Cu–zeolite catalysts are promising for the selective catalytic reduction of nitrogen oxides using ammonia as the reducing agent (NH₃-SCR) but rational catalyst design requires a better understanding of the effect of zeolite topology on NH₃-SCR activity at low temperatures. Herein, the catalytic activities of Cu–zeolites with different topologies (MOR, MFI, *BEA, and CHA) and various Cu ion-exchange levels for low-temperature NH₃-SCR (at 473 K) were investigated. To allow comparisons of catalytic activities among Cu–zeolites with different topologies, the “cation density in micropores” of zeolites was defined, and a similar cation density in micropores was achieved for each topology by varying the Si/Al ratio. The dependence of the turnover frequencies at 473 K on the Cu density in micropores was strongly influenced by the parent zeolite, although the widely accepted reaction mechanism was independent of the zeolite topology.

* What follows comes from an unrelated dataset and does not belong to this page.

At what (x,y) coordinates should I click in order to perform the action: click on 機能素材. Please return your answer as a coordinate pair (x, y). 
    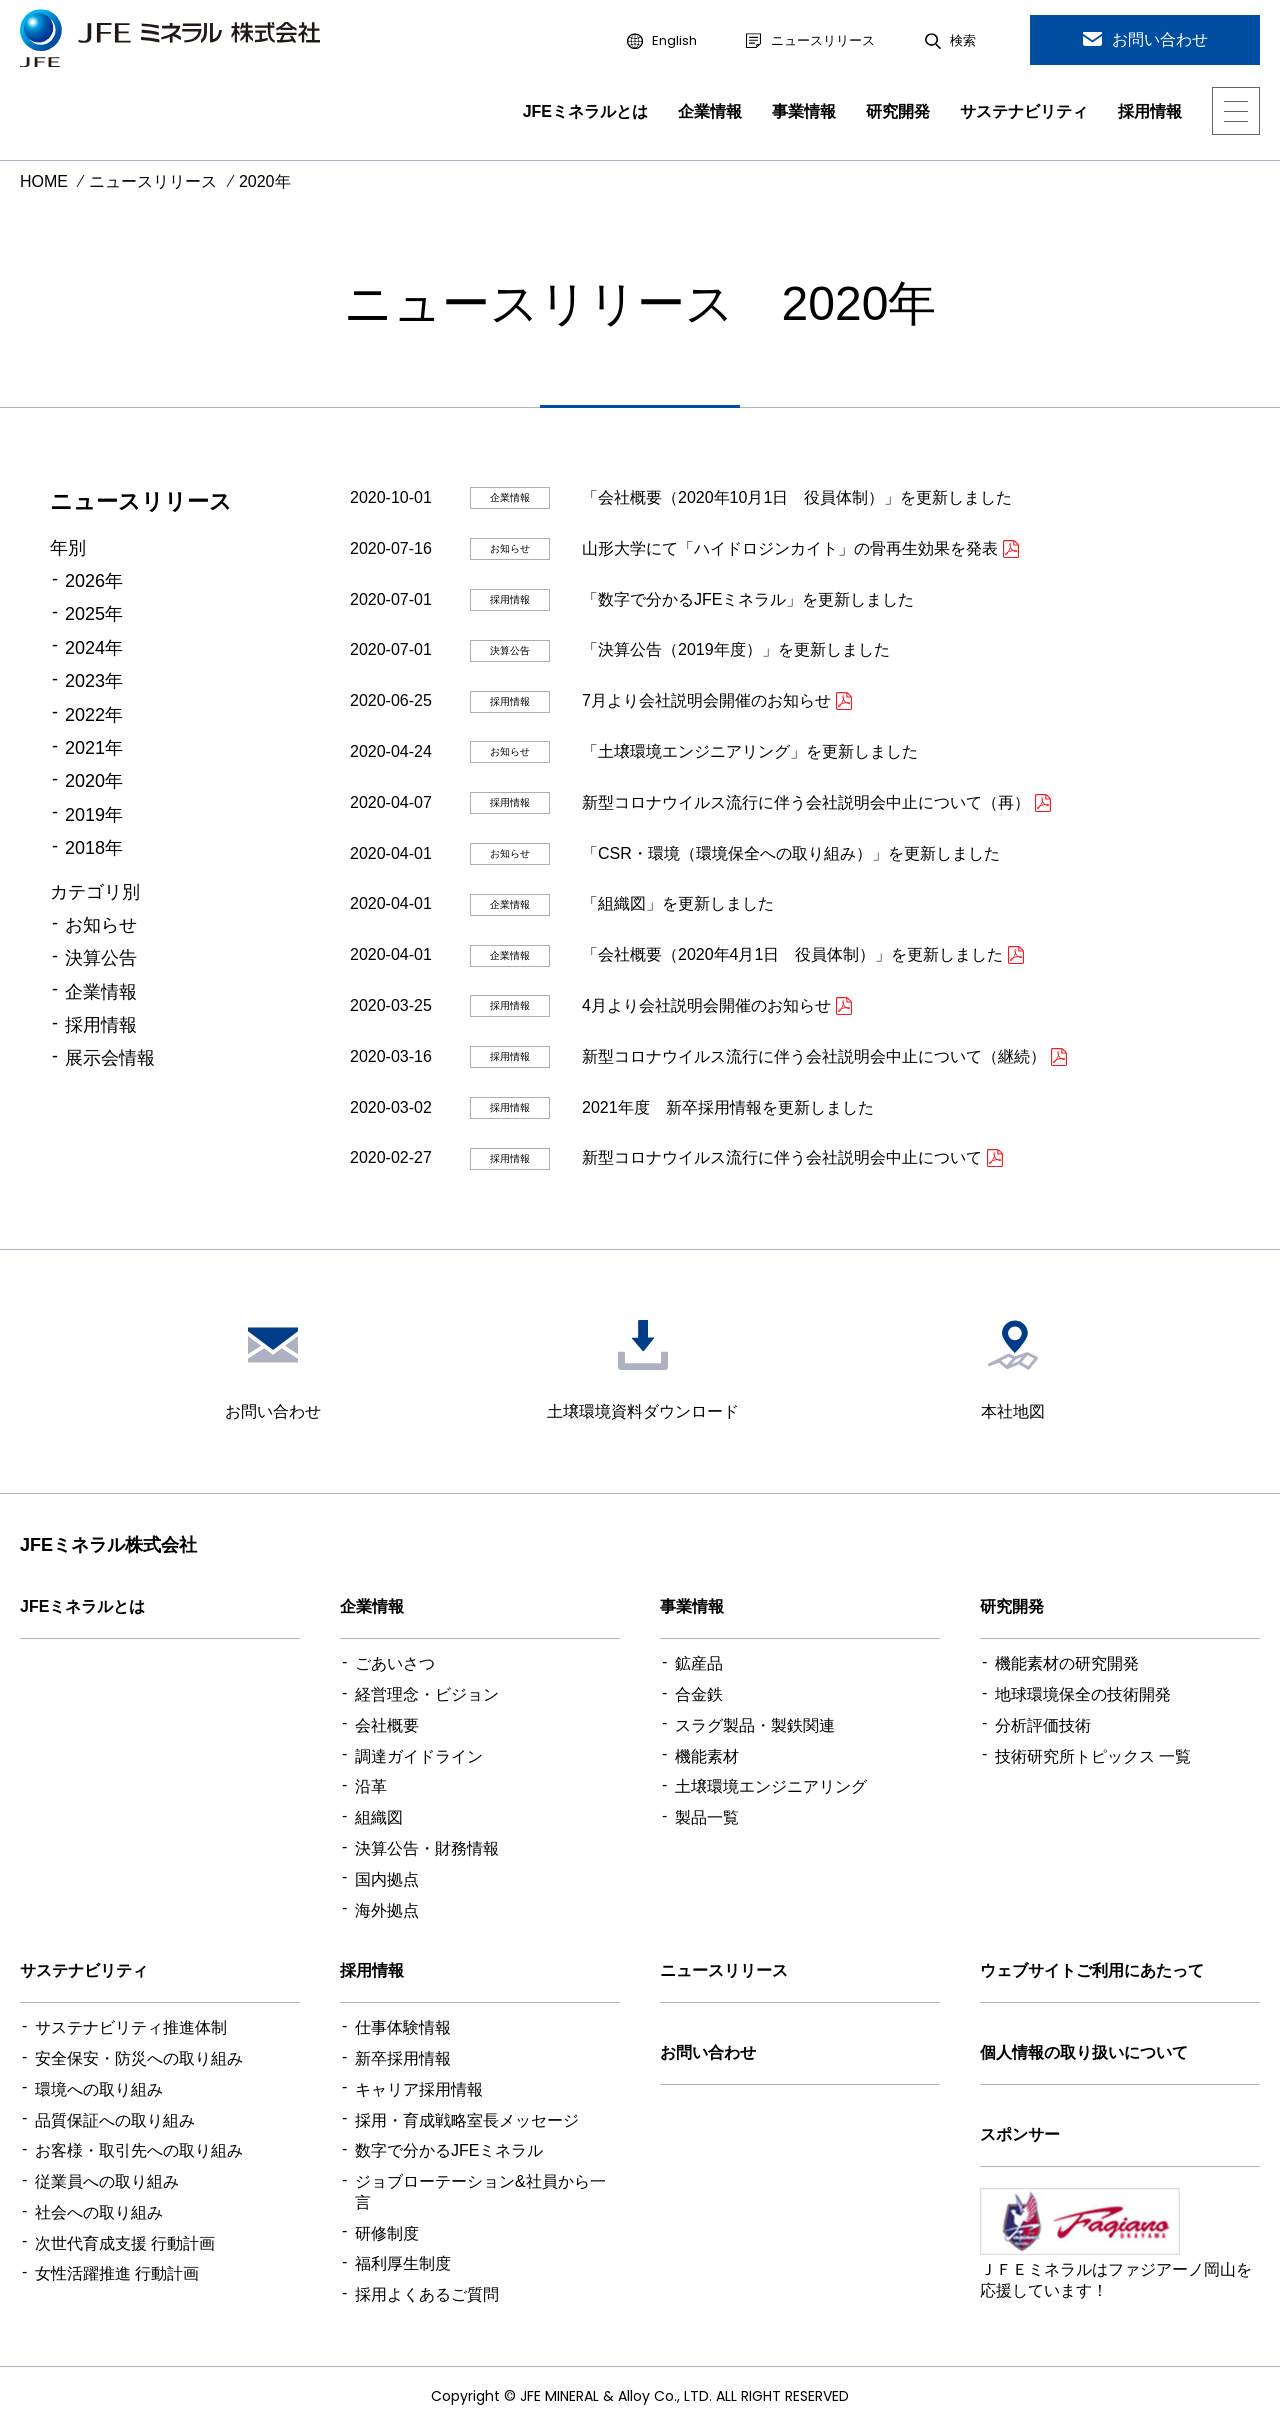
    Looking at the image, I should click on (707, 1756).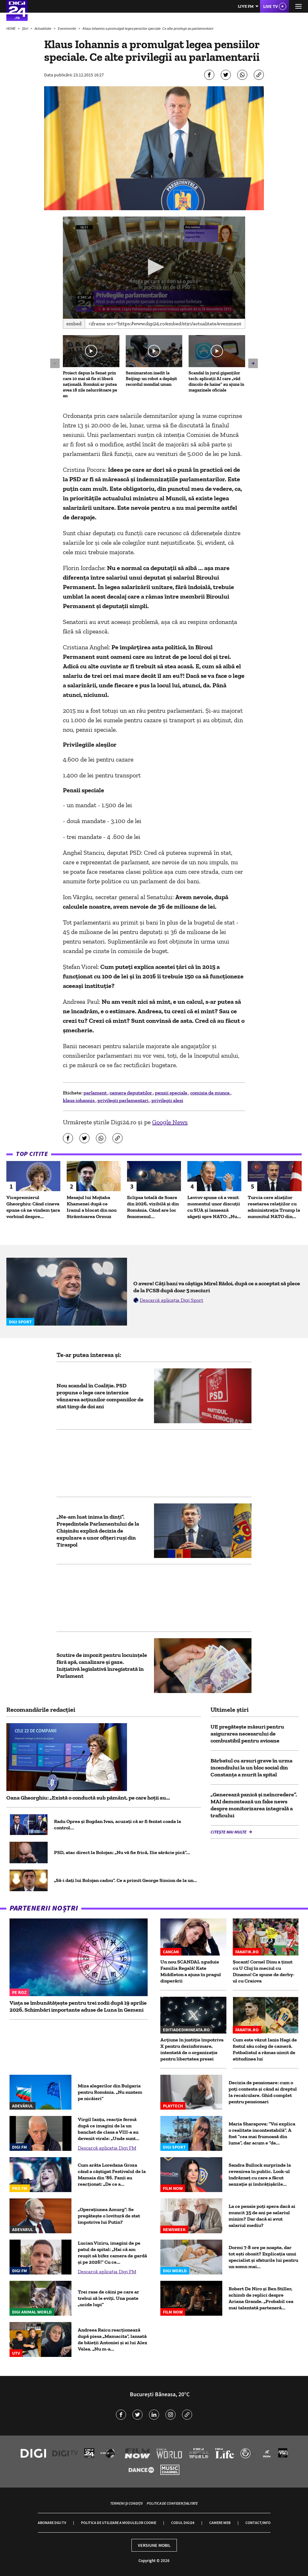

MOR zeolites showed low turnover frequencies irrespective of the Cu density in micropores. In contrast, *BEA zeolites exhibited extremely high turnover frequencies at a low Cu density in micropores, but the turnover frequencies did not increase considerably at higher Cu densities in micropores. Time-resolved UV-vis measurements were used to calculate the rate of the reduction–reoxidation cycle for Cu ions during model transient reactions over different zeolites. It was clearly demonstrated that the turnover frequency for NH₃-SCR was dominated by the Cu⁺ to Cu²⁺ reoxidation cycle, regardless of the zeolite topology and the Cu density in micropores. The reoxidation of Cu ions on *BEA zeolites was rapid, even at low Cu densities in micropores, and the effect of increasing the mean Cu density in micropores was small. It was also suggested that Cu²⁺ interacted with zeolite framework oxygen, even under NH₃ flow. Thus, it is likely that the local structure and distribution of ion-exchange sites for divalent ions affect the reoxidation cycle during NH₃-SCR. It is proposed that development of Cu–zeolite catalysts that have both high reaction rates for NH₃-SCR and low Cu volumetric densities can be achieved by considering the zeolite topology.